Port-wine stain / capillary malformation
Naevus flammeus; capillary malformation; CM; port wine birthmark
Port-wine stain is a congenital capillary malformation present at birth as a flat red to pink-purple patch that persists lifelong (unlike infantile haemangioma which involutes). Histologically composed of ectatic capillaries in the upper and mid dermis; pathogenesis involves a somatic mosaic GNAQ R183Q mutation in a subset of endothelial cells. Affects approximately 0.3% of infants. Over years to decades, the patch may darken, hypertrophy and develop discrete vascular nodules (Klippel-Trenaunay-like) — driving cosmetic and psychosocial morbidity. Pulsed-dye laser is the established first-line therapy. A facial V1 distribution PWS warrants screening for Sturge-Weber syndrome.
Clinical features
- Present at birth as a flat, well-demarcated, pink to red-purple patch.
- Often unilateral, frequently respecting the midline; can be segmental or extensive.
- Common sites — face (~ 65%), but any body site.
- Lifelong persistence — unlike infantile haemangioma; never spontaneously involutes.

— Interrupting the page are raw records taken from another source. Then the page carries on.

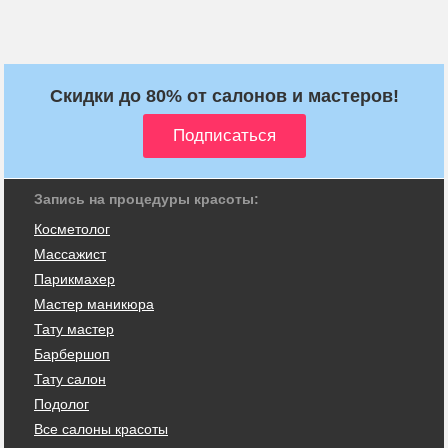
Скидки до 80% от салонов и мастеров!
Запись на процедуры красоты:
Косметолог
Массажист
Парикмахер
Мастер маникюра
Тату мастер
Барбершоп
Тату салон
Подолог
Все салоны красоты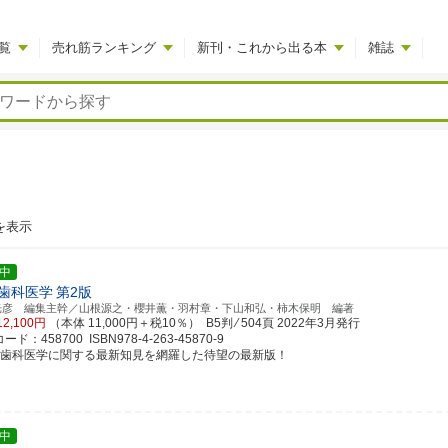
覧
売れ筋ランキング
新刊・これから出る本
雑誌
を表示
中
歯科医学
第2版
光彦 編集主幹／山根源之・櫻井薫・羽村章・下山和弘・柿木保明 編著
12,100円
（本体 11,000円＋税10％） B5判 ⁄ 504頁
2022年3月発行
ド：458700 ISBN978-4-263-45870-9
年歯科医学に関する最新知見を網羅した待望の最新版！
中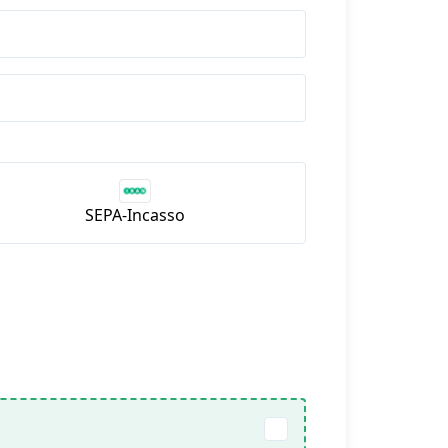
SEPA-Incasso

- Darkens, thickens and may become nodular ("cobblestoning") in adulthood — particularly in centrofacial / V2 distribution.
- Family history uncommon; mostly sporadic.

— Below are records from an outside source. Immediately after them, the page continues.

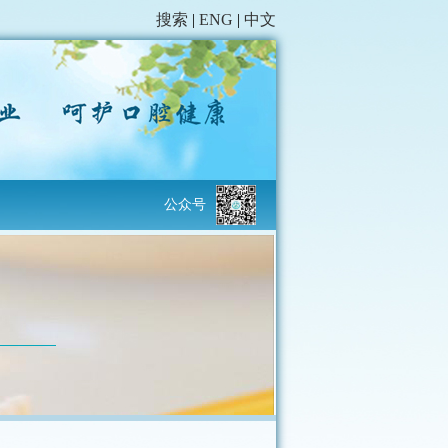
搜索
|
ENG
|
中文
公众号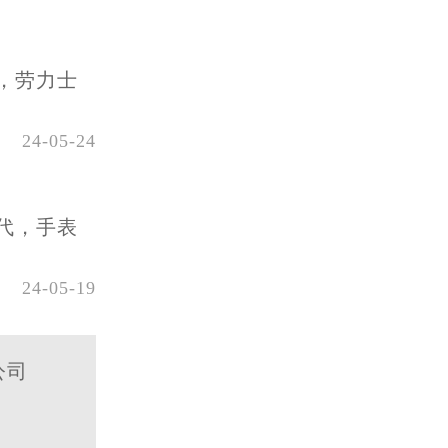
，劳力士
24-05-24
代，手表
24-05-19
公司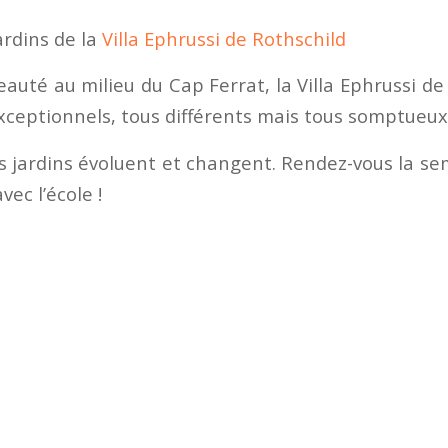
ardins de la
Villa Ephrussi de Rothschild
eauté au milieu du Cap Ferrat, la Villa Ephrussi d
exceptionnels, tous différents mais tous somptueux
s jardins évoluent et changent. Rendez-vous la s
vec l’école !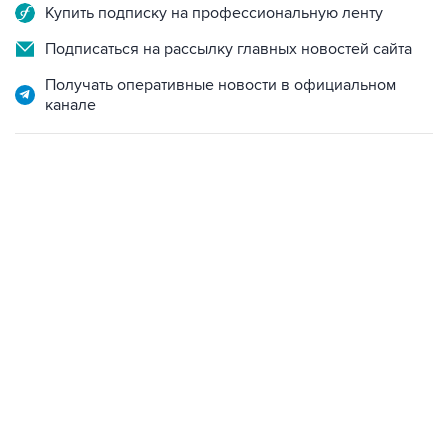
Купить подписку на профессиональную ленту
Подписаться на рассылку главных новостей сайта
Получать оперативные новости в официальном
канале
09:12, 7 августа 2026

Sturge-Weber and other associations
- Facial PWS in the V1 trigeminal distribution (forehead + upper eyelid) — risk of Sturge-Weber syndrome:
- Leptomeningeal angiomatosis → seizures, hemiparesis, intellectual disability.
- Glaucoma — same side as PWS.
- Risk highest with extensive V1 involvement; involvement of V2 / V3 alone does not warrant SWS workup.
- Refer for ophthalmology assessment (glaucoma screening) and consider MRI brain in V1 PWS.
- Klippel-Trenaunay syndrome — extensive limb PWS + lymphovenous malformation + soft-tissue / bone overgrowth.
- Parkes Weber syndrome — high-flow AV malformation + limb hypertrophy + capillary stain.
Management
- Pulsed-dye laser (PDL 585/595 nm) — established first-line. Multiple sessions (5–15+) at 6–8 week intervals. Best results in childhood; partial response is typical.
- Other lasers — alexandrite, Nd:YAG, IPL for resistant or nodular lesions; KTP for thicker lesions.
- Camouflage make-up — Veil, Dermablend; substantial psychosocial benefit.
- Surgical excision / debulking — for hypertrophic / nodular adult lesions causing functional or cosmetic impairment.
- Topical sirolimus — emerging adjuvant to PDL for incomplete response (off-label).
- Counsel about lifelong nature and partial laser response; manage expectations.
- Refer to specialist vascular anomaly clinic for complex / extensive disease.
References
- Shirley MD et al. Sturge-Weber syndrome and port-wine stains caused by somatic mutation in GNAQ. N Engl J Med; 2013.
- Chapas AM, Eickhorst K, Geronemus RG. Efficacy of early treatment of facial port wine stains in newborns: a review. Lasers Surg Med; 2007.